Prerequisites: Sign up at the link https://lsst-processing-tutorial-aws.splashthat.com/   to obtain your AWS user login. 




Slides: AWS-LSST-tutorial.pdf

Tutorial presenters: Hsin-Fang Chiang (AURA/LSST), Sanjay Padhi (AWS), Dino Bektesevic (University of Washington/LSST), Todd Miller (HTCondor/University of Wisconsin-Madison),  Yusra AlSayyad (Princeton/LSST), Meredith Rawls (University of Washington/LSST) with the help of the full AWS-PoC team. 



AWS - Launch an instance

Goal: Launch an Amazon EC2 instance in the AWS console. 

  1. If you register, you will be given a piece of paper with your login information.  The information on the paper should contain:

    CredentialsEXAMPLE
    Login nameaws-lsstXX
    PasswordOh19-EXAMPLE
    AWS Access Key IDAKIAIOSFODNN7-EXAMPLE
    AWS Secret Access KeywJalrXUtnFEMI/K7MDENG/bxp-Fake-EXAMPLEKEY

    You need the Login name and Password in the next step, will use the AWS Keys later. 

  2. Navigate, in your internet browser of choice, to https://sanpadhi.signin.aws.amazon.com/console and sign in.

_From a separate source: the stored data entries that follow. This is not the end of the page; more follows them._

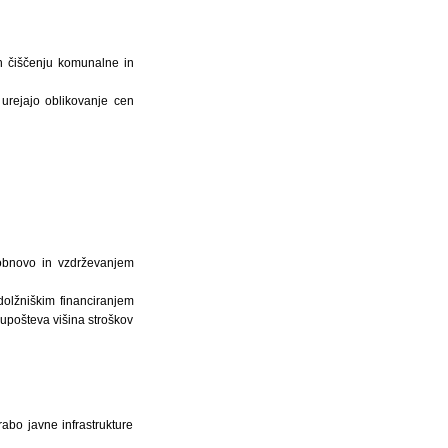
in čiščenju komunalne in
 urejajo oblikovanje cen
 obnovo in vzdrževanjem
dolžniškim financiranjem
upošteva višina stroškov
abo javne infrastrukture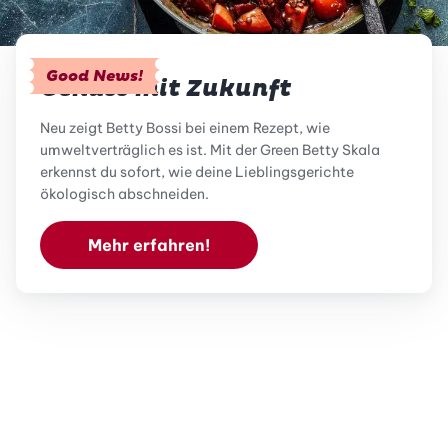
Good News!
Genuss mit Zukunft
Neu zeigt Betty Bossi bei einem Rezept, wie
umweltverträglich es ist. Mit der Green Betty Skala
erkennst du sofort, wie deine Lieblingsgerichte
ökologisch abschneiden.
Mehr erfahren!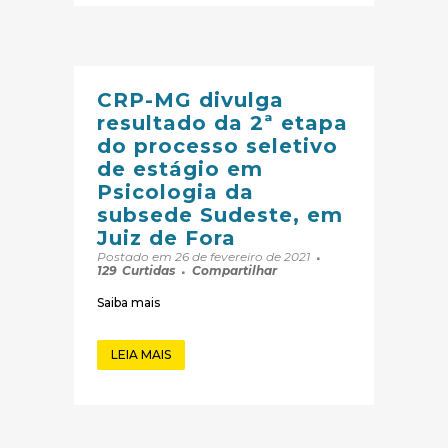
CRP-MG divulga
resultado da 2ª etapa
do processo seletivo
de estágio em
Psicologia da
subsede Sudeste, em
Juiz de Fora
Postado em 26 de fevereiro de 2021
129
Curtidas
Compartilhar
Saiba mais
LEIA MAIS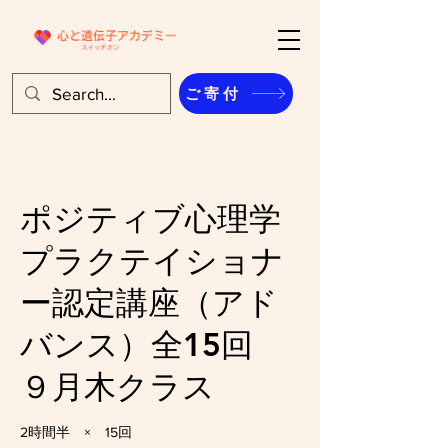
ご寄付
ポジティブ心理学
プラクテイショナ
ー認定講座（アド
バンス）全15回
９月木クラス
2時間半 × 15回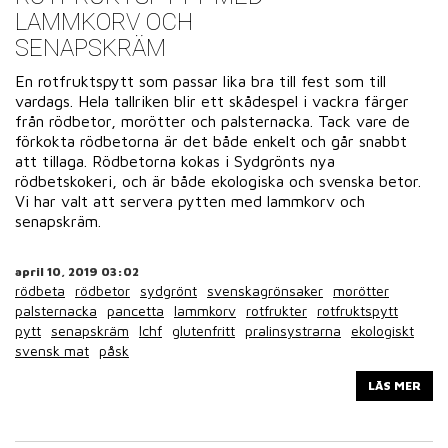
LAMMKORV OCH
SENAPSKRÄM
En rotfruktspytt som passar lika bra till fest som till
vardags. Hela tallriken blir ett skådespel i vackra färger
från rödbetor, morötter och palsternacka. Tack vare de
förkokta rödbetorna är det både enkelt och går snabbt
att tillaga. Rödbetorna kokas i Sydgrönts nya
rödbetskokeri, och är både ekologiska och svenska betor.
Vi har valt att servera pytten med lammkorv och
senapskräm.
april 10, 2019 03:02
rödbeta
rödbetor
sydgrönt
svenskagrönsaker
morötter
palsternacka
pancetta
lammkorv
rotfrukter
rotfruktspytt
pytt
senapskräm
lchf
glutenfritt
pralinsystrarna
ekologiskt
svensk mat
påsk
LÄS MER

If you have a password manager, it may try to auto-fill your personal Amazon credentials, but we want to use login credentials specific to today's tutorial.
    1. Leave the "Account ID or Alias" unchanged (it should read "sanpadhi" who is kindly facilitating this tutorial).
    2. Type your unique Login name in the "IAM user name" field.
    3. Type the shared Password in the "Password" box.
  3. You will be redirected to the AWS Dashboard. We'll be using the EC2 (Elastic Compute) service to create a kind of virtual server, called an instance.
    1. Click on the "Services" tab at the top, next to the AWS logo.
    2. Type "EC2" in the search bar, and select EC2 by clicking on it.

  4. You will be redirected to the Elastic Compute Dashboard.
    1. On the left hand side there is a panel with options. Under the "Image" section, select "AMIs."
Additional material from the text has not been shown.